I would love to eliminate the fender antenna on my 1969 GTO (tribute), and while I like the look of the rear power antenna, I understand it would interfere with a rear spoiler, which I intend to add.
Has anyone adapted a 1969 to use the windshield radio antenna? I'm pretty sure the glass is a fit, but there is probably some modification required to the windshield channel to accomodate the connector.
Is there a reason why this is a bad idea?
I'm maybe a year or more away from a re-paint, but if the windshield idea is a bad idea, I'll put a power antenna on it sooner.
Thanks


----------



## ALKYGTO (Mar 29, 2010)

I deleted the fender antenna on my car and ran a "remote" antenna under the dash. Honestly though I can't tell you how it works because for one I have a 12 disk CD player and an ipod plug in.

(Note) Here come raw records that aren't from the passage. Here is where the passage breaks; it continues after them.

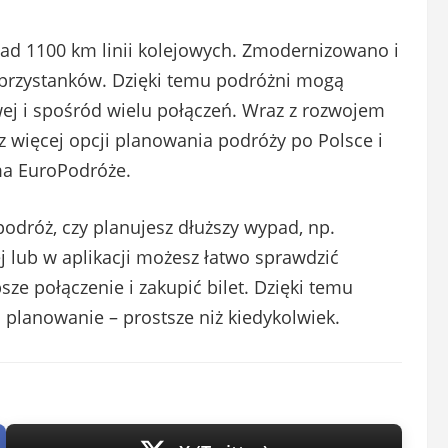
ad 1100 km linii kolejowych. Zmodernizowano i
przystanków. Dzięki temu podróżni mogą
wej i spośród wielu połączeń. Wraz z rozwojem
az więcej opcji planowania podróży po Polsce i
rma EuroPodróże.
podróż, czy planujesz dłuższy wypad, np.
ej lub w aplikacji możesz łatwo sprawdzić
ze połączenie i zakupić bilet. Dzięki temu
 planowanie – prostsze niż kiedykolwiek.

 That and I have'nt listened to the radio in my car for years because the engine makes it's own beautiful music. I'm actually going to take it all out this year to save wieght and complications under the dash as it's all mounted in the glove box.


----------



## TK69tempest (Feb 28, 2011)

I installed a windshield w/ antenna on my '69 Tempest. All that is required is a small hole drilled in the cowl at the base of the windshield for the pig tail to feed through - there are pictures on the net that show where. The antenna pigtail is available from many sources and seals itself when you screw it in place - then you plug the windshield lead into the pigtail. I don't know how well the antenna works yet because I haven't installed a stereo yet - that's a few months away still...


----------



## 67GTOCoupe (Mar 6, 2013)

Dad had a 70 Rivera with the optional windshield mounted antenna. Bought it brand new and I remember the day he drove it home. 
As for the antenna reception it was horrible and I remember Dad constantly complaining about the horrible reception and that was when the car was brand new in 70. It gave the car a nice clean look with no ugly antenna hanging on the fender but it never did work as good as a standard antenna.


----------